By owning real estate in the US, a Canadian corporation will be deemed to be doing business in the US and must file IRS Form 1120-F: US Income Tax Return of a Foreign Corporation on an annual basis.

Here’s how double-tax arises with this method. The first layer of tax will be imposed on the corporation, and second layer of tax will be added when a dividend is paid to the shareholders. This is in contrast to the Canadian tax system which has dividend tax credits available to individuals to avoid double taxation.

In summary, we do not recommend purchasing US real estate through a Canadian corporation.

Ownership through a US Limited Liability Partnership (LLP)

As a Cross-border tax accountant for US-Canada tax, we recommend establishing a US Limited Liability Partnership for purchasing a property in the US. The benefits of this entity are:

1. It provides asset protection and legal liability protection similar to that of corporations.
2. Investors avoid double taxation as the income from the US property is taxed on the individual level.

Setting up a US LLP is a difficult and complex process and we highly recommend that every investor consult a US-Canada cross border tax expert to discuss the option.
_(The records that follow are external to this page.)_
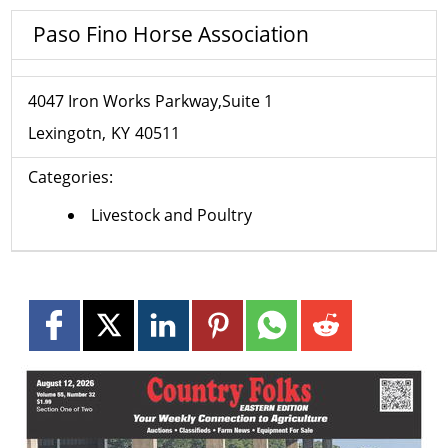
Paso Fino Horse Association
4047 Iron Works Parkway,Suite 1
Lexingotn
KY
40511
Categories:
Livestock and Poultry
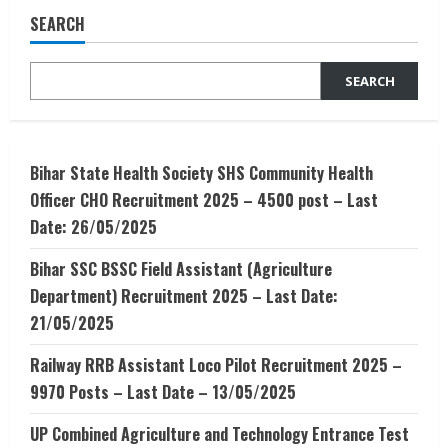
है
SEARCH
|
RTE
Kya
Hai
SEARCH
|
RTE
के
अंतर्गत
कैसे
अप्लाई
करें
Bihar State Health Society SHS Community Health
?
Officer CHO Recruitment 2025 – 4500 post – Last
Date: 26/05/2025
Bihar SSC BSSC Field Assistant (Agriculture
Department) Recruitment 2025 – Last Date:
21/05/2025
Railway RRB Assistant Loco Pilot Recruitment 2025 –
9970 Posts – Last Date – 13/05/2025
UP Combined Agriculture and Technology Entrance Test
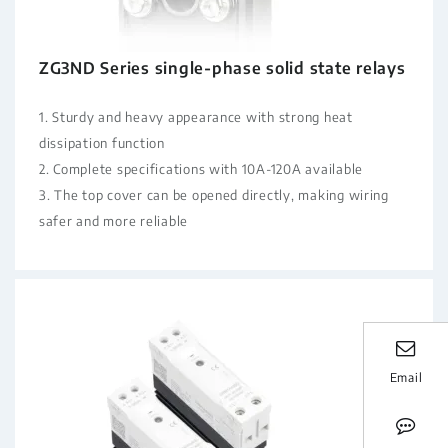
ZG3ND Series single-phase solid state relays
1. Sturdy and heavy appearance with strong heat
dissipation function
2. Complete specifications with 10A-120A available
3. The top cover can be opened directly, making wiring
safer and more reliable
Email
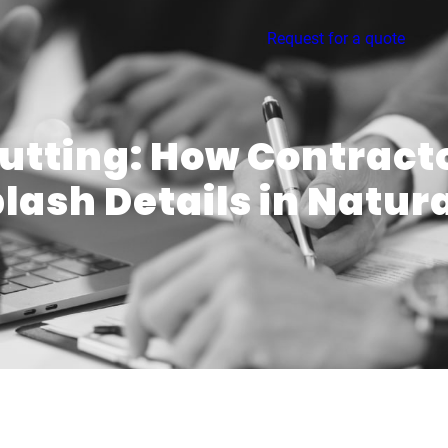
Request for a quote
Cutting: How Contract
ash Details in Natur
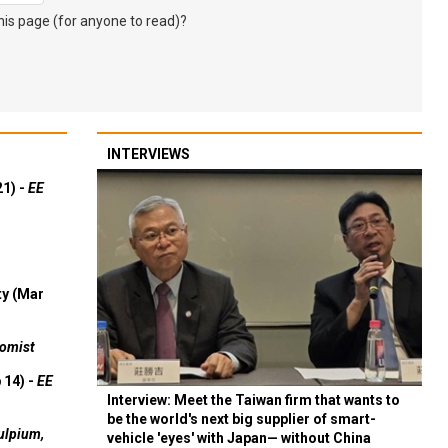
s page (for anyone to read)?
INTERVIEWS
21) -
EE
ty (Mar
omist
 14) -
EE
Interview: Meet the Taiwan firm that wants to
be the world's next big supplier of smart-
ulpium,
vehicle 'eyes' with Japan— without China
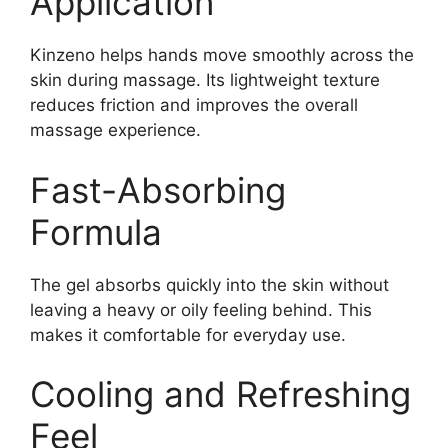
Application
Kinzeno helps hands move smoothly across the
skin during massage. Its lightweight texture
reduces friction and improves the overall
massage experience.
Fast-Absorbing
Formula
The gel absorbs quickly into the skin without
leaving a heavy or oily feeling behind. This
makes it comfortable for everyday use.
Cooling and Refreshing
Feel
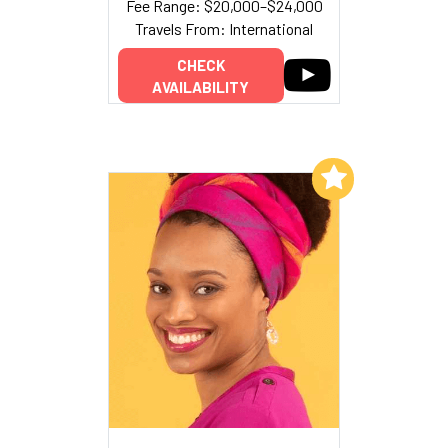
Fee Range: $20,000–$24,000
Travels From: International
CHECK
AVAILABILITY
Add to My List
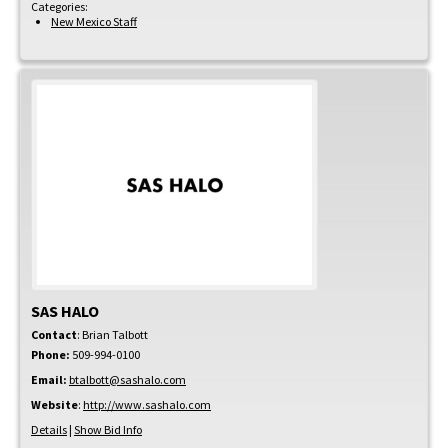
Categories:
New Mexico Staff
SAS HALO
Contact
:
Brian
Talbott
Phone:
509-994-0100
Email:
btalbott@sashalo.com
Website
:
http://www.sashalo.com
Details
|
Show Bid Info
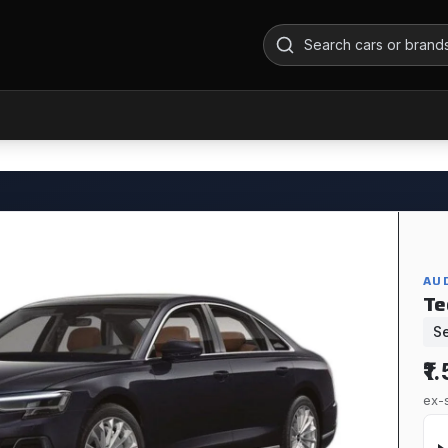
AUD
Te
S
₹1
ex-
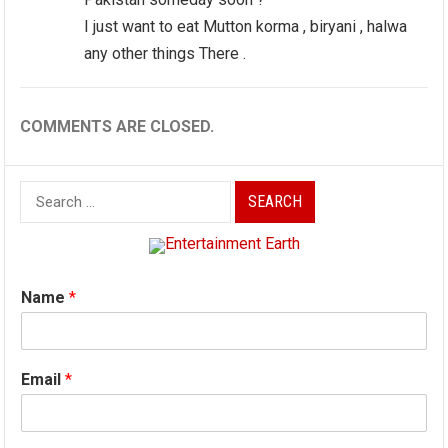
I just want to eat Mutton korma , biryani , halwa
any other things There .
COMMENTS ARE CLOSED.
Search
for:
Name
*
Email
*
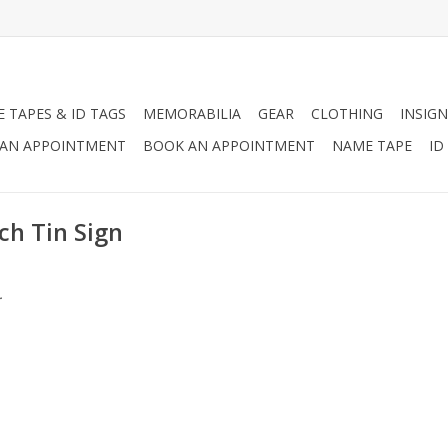
 TAPES & ID TAGS
MEMORABILIA
GEAR
CLOTHING
INSIGN
AN APPOINTMENT
BOOK AN APPOINTMENT
NAME TAPE
ID
ch Tin Sign
.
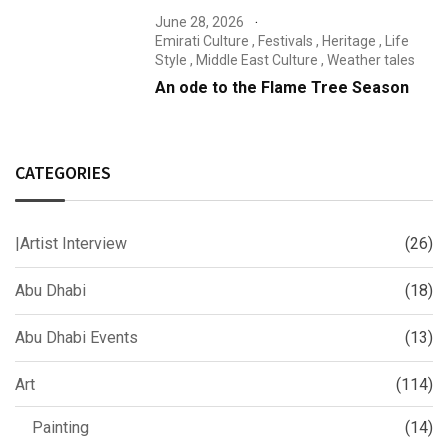
June 28, 2026
Emirati Culture
,
Festivals
,
Heritage
,
Life
Style
,
Middle East Culture
,
Weather tales
An ode to the Flame Tree Season
CATEGORIES
|Artist Interview
(26)
Abu Dhabi
(18)
Abu Dhabi Events
(13)
Art
(114)
Painting
(14)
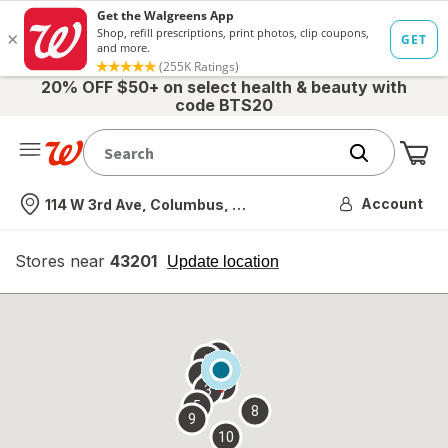
20% OFF $50+ on select health & beauty with
code BTS20
Me
Nearest store
Account
114 W 3rd Ave, Columbus, OH
Stores near
43201
opens
Update location
simulated
overlay
7
6
1
4
2
3
5
8
9
10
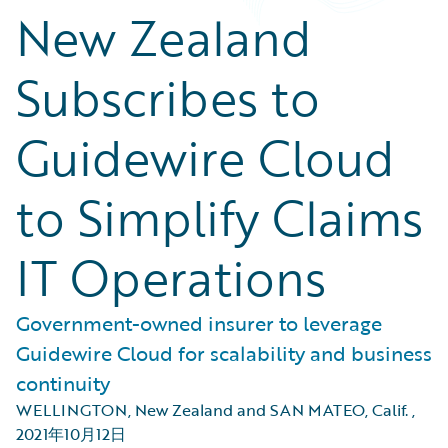
New Zealand
Subscribes to
Guidewire Cloud
to Simplify Claims
IT Operations
Government-owned insurer to leverage
Guidewire Cloud for scalability and business
continuity
WELLINGTON, New Zealand and SAN MATEO, Calif.
,
2021年10月12日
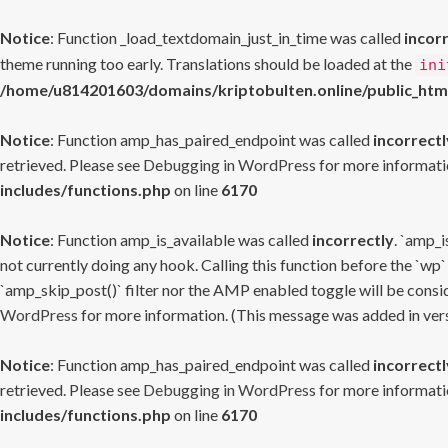
Notice
: Function _load_textdomain_just_in_time was called
incor
theme running too early. Translations should be loaded at the
ini
/home/u814201603/domains/kriptobulten.online/public_htm
Notice
: Function amp_has_paired_endpoint was called
incorrectl
retrieved. Please see
Debugging in WordPress
for more informatio
includes/functions.php
on line
6170
Notice
: Function amp_is_available was called
incorrectly
. `amp_i
not currently doing any hook. Calling this function before the `wp`
`amp_skip_post()` filter nor the AMP enabled toggle will be consid
WordPress
for more information. (This message was added in versi
Notice
: Function amp_has_paired_endpoint was called
incorrectl
retrieved. Please see
Debugging in WordPress
for more informatio
includes/functions.php
on line
6170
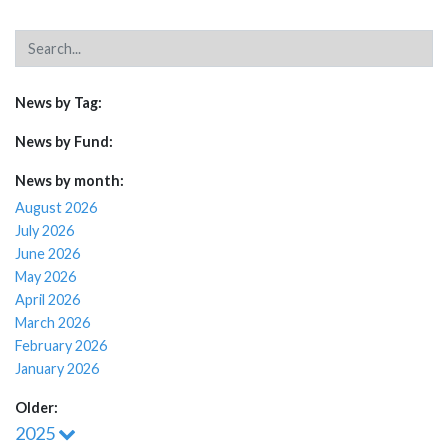
News by Tag:
News by Fund:
News by month:
August 2026
July 2026
June 2026
May 2026
April 2026
March 2026
February 2026
January 2026
Older:
2025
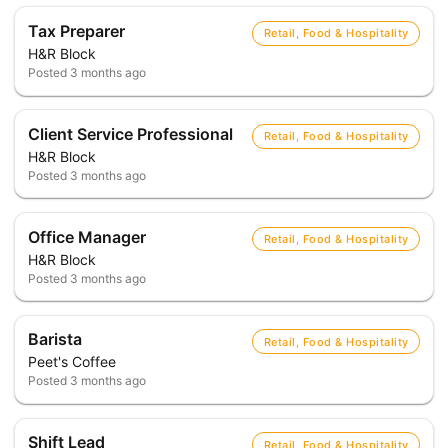
Tax Preparer
Retail, Food & Hospitality
H&R Block
Posted
3 months ago
Client Service Professional
Retail, Food & Hospitality
H&R Block
Posted
3 months ago
Office Manager
Retail, Food & Hospitality
H&R Block
Posted
3 months ago
Barista
Retail, Food & Hospitality
Peet's Coffee
Posted
3 months ago
Shift Lead
Retail, Food & Hospitality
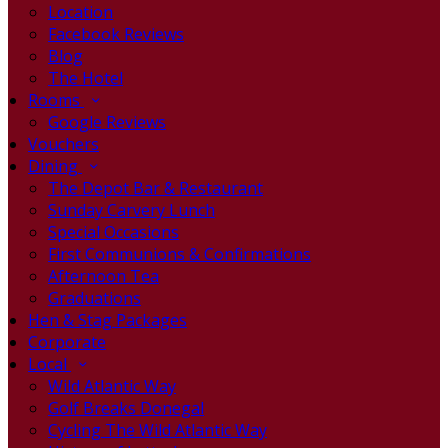
Location
Facebook Reviews
Blog
The Hotel
Rooms
Google Reviews
Vouchers
Dining
The Depot Bar & Restaurant
Sunday Carvery Lunch
Special Occasions
First Communions & Confirmations
Afternoon Tea
Graduations
Hen & Stag Packages
Corporate
Local
Wild Atlantic Way
Golf Breaks Donegal
Cycling The Wild Atlantic Way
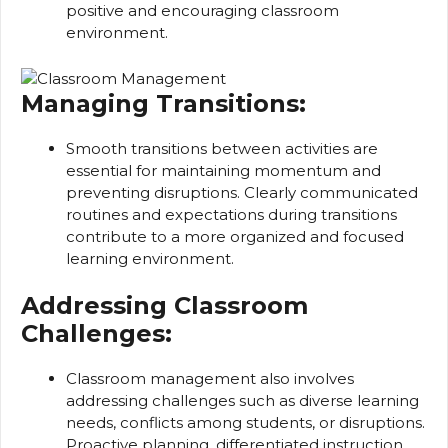
positive and encouraging classroom
environment.
Managing Transitions:
Smooth transitions between activities are
essential for maintaining momentum and
preventing disruptions. Clearly communicated
routines and expectations during transitions
contribute to a more organized and focused
learning environment.
Addressing Classroom
Challenges:
Classroom management also involves
addressing challenges such as diverse learning
needs, conflicts among students, or disruptions.
Proactive planning, differentiated instruction,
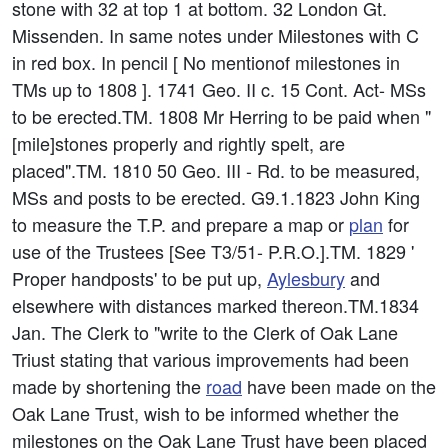
stone with 32 at top 1 at bottom. 32 London Gt.
Missenden. In same notes under Milestones with C
in red box. In pencil [ No mentionof milestones in
TMs up to 1808 ]. 1741 Geo. II c. 15 Cont. Act- MSs
to be erected.TM. 1808 Mr Herring to be paid when "
[mile]stones properly and rightly spelt, are
placed".TM. 1810 50 Geo. III - Rd. to be measured,
MSs and posts to be erected. G9.1.1823 John King
to measure the T.P. and prepare a map or
plan
for
use of the Trustees [See T3/51- P.R.O.].TM. 1829 '
Proper handposts' to be put up,
Aylesbury
and
elsewhere with distances marked thereon.TM.1834
Jan. The Clerk to "write to the Clerk of Oak Lane
Triust stating that various improvements had been
made by shortening the
road
have been made on the
Oak Lane Trust, wish to be informed whether the
milestones on the Oak Lane Trust have been placed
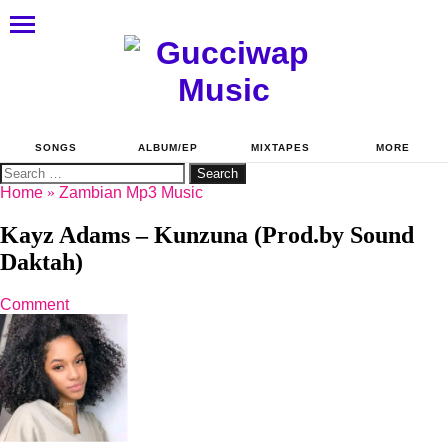
SONGS
ALBUM/EP
MIXTAPES
MORE
Search
for:
Home
»
Zambian Mp3 Music
Kayz Adams – Kunzuna (Prod.by Sound
Daktah)
Comment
Below, I have outlined a few basic steps an investor would take with the US LLP:

  1. Establish a US LLP
  2. Create a US C Corporation (equivalent to Canadian Corporation)
  3. Assign US C Corp. as General partner of the LLP with 1% interest
  4. Choose limited partner(s) who will have 99% interest in the LLP. These partner(s) will enjoy limited liability protection
  5. File Form 1065 – (Partnership Return for the US) – The LLP will distribute all of its pr operty income to its partners and pay no tax
  6. File US C Corporation Return for the 1% of the property income.
  7. Limited Partner(s) file a Non-Resident Alien Tax Return for 99% of the property income
  8. The Limited Partner(s) file a Canadian Personal Tax Return and claim Foreign Tax Credit for the amount of the US taxes paid on step 7.